Japanese and Australian researchers have succeeded in developing a blood test that can detect a protein linked to Alzheimer's disease, 20 to 30 years before the appearance of the first symptoms, currently too late in the course of the disease. This test would allow to diagnose the pathology before irreversible brain lesions causing the symptoms are installed.
Alzheimer's disease is a neurodegenerative pathology that leads to the progressive and irreversible loss of neurons, especially neural circuits, and therefore associated mental functions, including memory. It is the most common cause of dementia in humans, affecting an average of 900,000 French and 33 million people worldwide.
Diagnosis too late for treatment
In general, the disease is diagnosed in people over 65 years old, at a stage where the lesions are already installed in the brain, with plaques of a cluster of beta-amyloid proteins, which block the normal functioning of the system nervous. No treatment can cure it at this stage, but earlier treatment of patients could delay or even stop the progression of the disease.
Faced with the frequency of the pathology, medical research is active to find a way to advance the diagnosis, before the deficit symptoms, and it seems that Japanese and Australian researchers have succeeded. They made an extraordinary discovery: a blood test to diagnose the disease 20 to 30 years before the first symptoms. Led on 373 volunteers, their study published in Nature, achieved a success rate of 90%.

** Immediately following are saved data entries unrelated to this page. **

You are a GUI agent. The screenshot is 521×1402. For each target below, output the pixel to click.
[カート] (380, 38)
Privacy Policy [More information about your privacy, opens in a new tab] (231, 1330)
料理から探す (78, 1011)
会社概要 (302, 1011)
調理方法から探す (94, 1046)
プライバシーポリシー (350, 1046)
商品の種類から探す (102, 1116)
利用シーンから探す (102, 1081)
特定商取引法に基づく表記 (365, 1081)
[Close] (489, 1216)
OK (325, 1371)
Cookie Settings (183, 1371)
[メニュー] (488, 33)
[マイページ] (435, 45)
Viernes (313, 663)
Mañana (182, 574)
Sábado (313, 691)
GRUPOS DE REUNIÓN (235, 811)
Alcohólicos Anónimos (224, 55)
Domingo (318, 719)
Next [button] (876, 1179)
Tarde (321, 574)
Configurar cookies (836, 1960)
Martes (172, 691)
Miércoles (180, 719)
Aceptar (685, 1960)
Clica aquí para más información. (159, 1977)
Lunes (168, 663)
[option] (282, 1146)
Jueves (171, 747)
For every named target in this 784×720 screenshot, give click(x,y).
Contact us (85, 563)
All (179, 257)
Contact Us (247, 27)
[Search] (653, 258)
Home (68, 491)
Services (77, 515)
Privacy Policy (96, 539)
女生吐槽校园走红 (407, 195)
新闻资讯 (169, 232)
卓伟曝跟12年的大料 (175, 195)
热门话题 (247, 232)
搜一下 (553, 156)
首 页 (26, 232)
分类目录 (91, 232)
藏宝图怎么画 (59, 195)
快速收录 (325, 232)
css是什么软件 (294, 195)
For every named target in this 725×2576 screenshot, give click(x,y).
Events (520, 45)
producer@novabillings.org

The identification of beta-amyloid in blood
This blood test can identify high levels of beta-amyloid. Present at a high level in the brain, this protein can be a symptom of Alzheimer's disease. Scientists have discovered that it also accumulates in the patient's body between 20 and 30 years before the appearance of the first deficit symptoms. "From a small sample of blood, our method allows us to measure the level of beta-amyloid protein, even if their concentration is very low," said Koichi Tanaka, a molecular biologist at the Center for Developmental Disease. advanced medicine for dementia in Obu, Japan.
But the opinions of the experts diverge. "All people who have beta amyloid in the brain are not necessarily affected by dementia, and all those who have dementia do not necessarily have beta amyloid in the brain," says CNN Rob Howard researcher at University College London. It will probably be necessary to deepen research around this screening technique before it is unanimously approved. As it stands, it represents a very serious and much less invasive path than the lumbar puncture that is currently required for early diagnosis in people at risk.